How is it that 1 in 5 children are now going hungry, but too, 1 in 5 kids are obese? I’ve never been a believer in redistribution, but somewhere along the buffet line, these oversized high-calorie kids might consider passing a plate down to their schoolmates who are starting to resemble chopsticks.
Ever since I was a teen, I’d listen to leathery, high-sock wearing crocodiles talk about the moral decay of the next generation, and then I’d saunter away, shaking my head, wondering whether their Alzheimer’s had kicked in regarding WWII and Vietnam and Watergate. But today, it sure seems like morality has become attached to one’s emotional opinion of things –If I feel like it’s not too wrong, then surely I can do it. Maybe it’s all of those negative tv news shows – fires, murder, rape, political lies, impending storm – but it appears national cynicism is up and the country’s ethical fortifications are weakening. The Pope cruises through Brazil in an open-windowed Impala while our Congresswomen get shot in the head during speeches. Not to mention terrorists staring out from the fame-making cover of Rolling Stone. Is morality decaying, or are we just evolving away from our own national conscience?
LA traffic has now reached a point where speed limit signs serve no purpose. With all of the pretentious people banging out texts on their iphones as they offer lobotomized gazes from their static fishbowls, one can never attain a speed much faster than a three-legged pregnant yak. Thus, the odds of hitting 65 mph in this city are about the same as one of your little swimmers winning the reproductive race – sure there’s a lot of fist pumping and head banging, but in the end, all but one ends up realizing they never got where they were going.
Mark Twain once said, “The more I learn about people, the more I like my dog.” An anonymous writer suggested, “There are too many people and too few human beings.” I’m starting to believe most people don’t like people, but rather, they like the humanity that people have inside them, a humanity that appears to rapidly be disappearing.

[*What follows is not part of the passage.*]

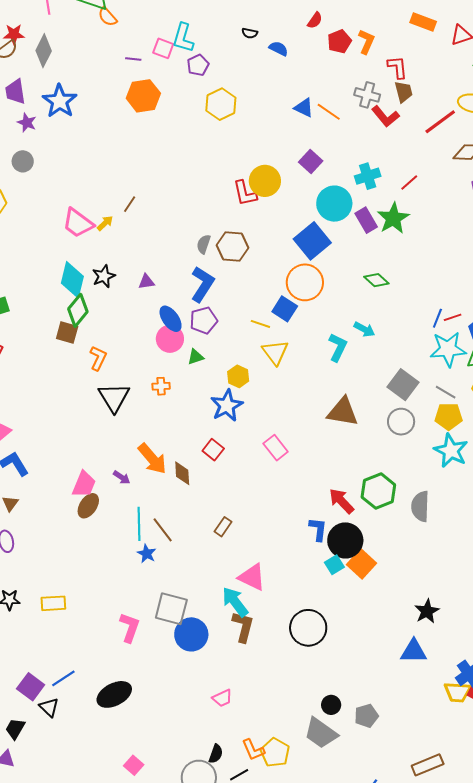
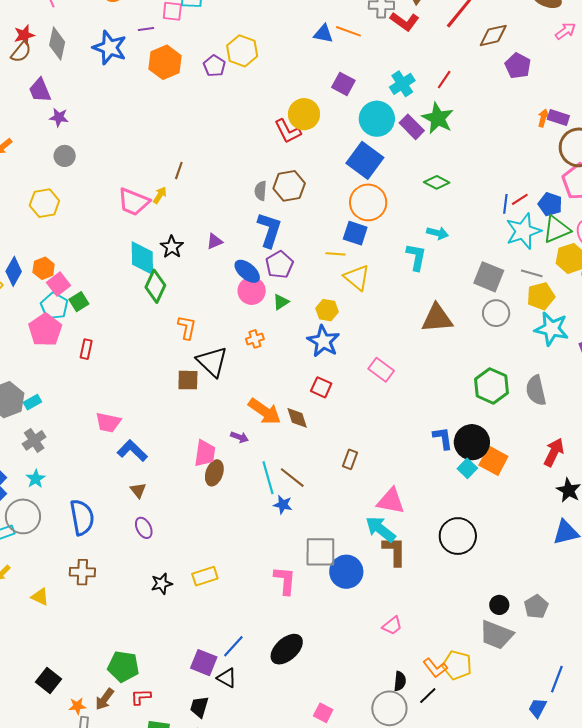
purple pentagon: (198, 65) -> (214, 66), moved
blue star: (60, 101) -> (110, 48), moved
brown square: (67, 333) -> (188, 380), moved
red arrow: (341, 501) -> (554, 452), moved, turned 84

I’ve been trying to find an accurate analogy for the game of golf. There is approximately 80 (assuming you aren’t terrible) seconds of action over the course of five hours of play time. That’s about a shot every four minutes, meaning you spend one hell of a lot of time walking around short grass cursing at yourself and wondering why in God’s name you can’t hit a static ball straight, completed with a long iron launched into the lower atmosphere. Anyway, I think I found a perfect correlation. Today, this old couple was eating at the table beside me. For most of the meal, there was dead silence, infrequently interrupted by a brief comment, followed by head shaking and beneath-breath cursing, and culminating with a fork thrown across the table. It all got me thinking. Young men play golf as a means of escape – something about spending time with their buddies, and nature, and freedom from responsibility. Old men, however, have accepted life’s situation and they’ve just found a better way to have their balls busted.